New incidents took place yesterday at around 11 p.m. in southern Lebanon after small Palestinian groups, said security sources, attempted to fire a six-round burst of rockets in the direction of Israel.
However, the latter did not cross the border. The Israeli Army, however, retaliated by bombarding the places of origin of the shots.
Lebanese security sources indicate that a total of 22 Israeli artillery rounds were fired towards Lebanon, without inflicting material or human damage.
This would be a new attempt to retaliate against the events unfolding in Israel, the West Bank or even in the Gaza Strip.
In a previous attempt, the Security Forces had already arrested a group of Palestinians from the Rachidiyeh camp who had tried to open a new front in Lebanon.
As a reminder, these incidents come at a time when major demonstrations are currently taking place in Jerusalem, following the risk of many Palestinians being evicted from their homes. Clashes have been taking place for several days in front of the esplanade of the Mosque of the holy city.
The July 2006 conflict began with the kidnapping of 2 Israeli soldiers on July 12 of that year by Hezbollah, which wanted to secure the release of a number of Lebanese and Palestinian fighters from Israeli forces.
This episode will kill more than 1,200 people on the Lebanese side, mainly civilians, 30% of whom are children due to disproportionate Israeli reprisals in civilian areas.
Only 160 Israelis will be killed, including soldiers.
The conflict ended with the adoption of UN Security Council resolution 1701, which is supposed to guarantee Lebanese sovereignty over all of its territory.
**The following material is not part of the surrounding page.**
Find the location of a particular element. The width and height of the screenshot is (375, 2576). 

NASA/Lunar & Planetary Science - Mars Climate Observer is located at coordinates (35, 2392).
However, the Israeli air force continues to violate Lebanese airspace, accusing the Shiite Hezbollah movement of continuing to arm itself.
In addition, Israel continues to occupy certain territories in Lebanon, including the farms of Chébaa, the northern part of the village of Ghajar, originally located in the Syrian Golan, and the hills of Kfarchouba. Tel Aviv also claims part of the Lebanese exclusive economic zone where, according to some studies, significant oil and gas resources are found.
Negotiations between the 2 countries to delimit the territorial maritime zones, however, began in October 2020 to be then suspended after Beirut extended its claims to an additional 1,430 km2.